[SOURCE DATA]
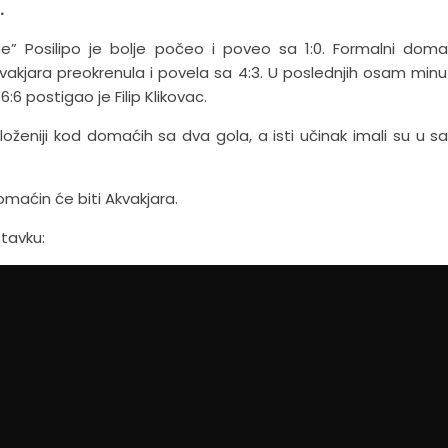
.
 Posilipo je bolje počeo i poveo sa 1:0. Formalni doma
vakjara preokrenula i povela sa 4:3. U poslednjih osam minu
6 postigao je Filip Klikovac.
oženiji kod domaćih sa dva gola, a isti učinak imali su u s
omaćin će biti Akvakjara.
tavku:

[EXERCISE DETAILS]
What you return should be only the lines from the line containing "oženiji kod domaćih" through the end of the material above, reproduced exactly, first and last included.

[SOLUTION TO THE PROBLEM]
oženiji kod domaćih sa dva gola, a isti učinak imali su u s
omaćin će biti Akvakjara.
tavku:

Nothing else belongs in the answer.